All jokes aside though, making sure you eat a diet that includes loads of veggies and fruits, stop drinking coffee or dark tea after 5pm, get to bed on time and wake up late enough, and regularly move your body – it helps so much. To keep up focus, to feel better, healthier, and happier, and to in general be more efficient and productive, and resilient to outside stressors. Cut corners and set priorities on certain (the above mentioned) things. Don’t just make choices, make the right choices for yourself in the long run. 5 hours of sleep a night, scientifically speaking, is severe sleep deprivation. A very small percentage of people is actually proven to be able to run on that alright. You’re not one of them. Trust me.

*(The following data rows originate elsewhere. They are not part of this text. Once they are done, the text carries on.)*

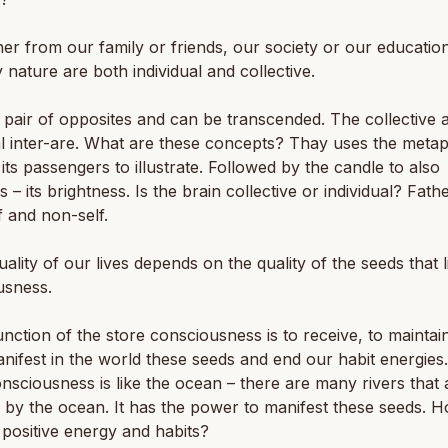
er from our family or friends, our society or our education,
 nature are both individual and collective.
pair of opposites and can be transcended. The collective 
al inter-are. What are these concepts? Thay uses the meta
its passengers to illustrate. Followed by the candle to also
es – its brightness. Is the brain collective or individual? Fath
f and non-self.
uality of our lives depends on the quality of the seeds that l
usness.
unction of the store consciousness is to receive, to maintai
ifest in the world these seeds and end our habit energies.
nsciousness is like the ocean – there are many rivers that 
 by the ocean. It has the power to manifest these seeds. 
 positive energy and habits?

Tip #6: Reach out when necessary.
The KUL offers a lot of helplines. Whether it’s for your own mental and physical health, someone else’s, or your own peace of mind and anxiety – just reach out. Know that you can and should reach out when it is necessary. Professors these days are more than happy to answer your questions via email, and respond to them quite quickly in most cases. Seeing as none of us will actually get to graduate by the end of June, what’s the harm in spreading exams into the 3rd exam period? If it relieves some of your burdens and stress, then go for it. Financial aid can be worked out with the university. “Money can always be bought somehow, time however cannot” my wonderfully wise ex-teacher neighbour told me the other day. And he was right. It’s just really not the time to burden yourself even more to the point of breaking – take care of yourself before you can take care of others. No degree is worth your mental health and stability for.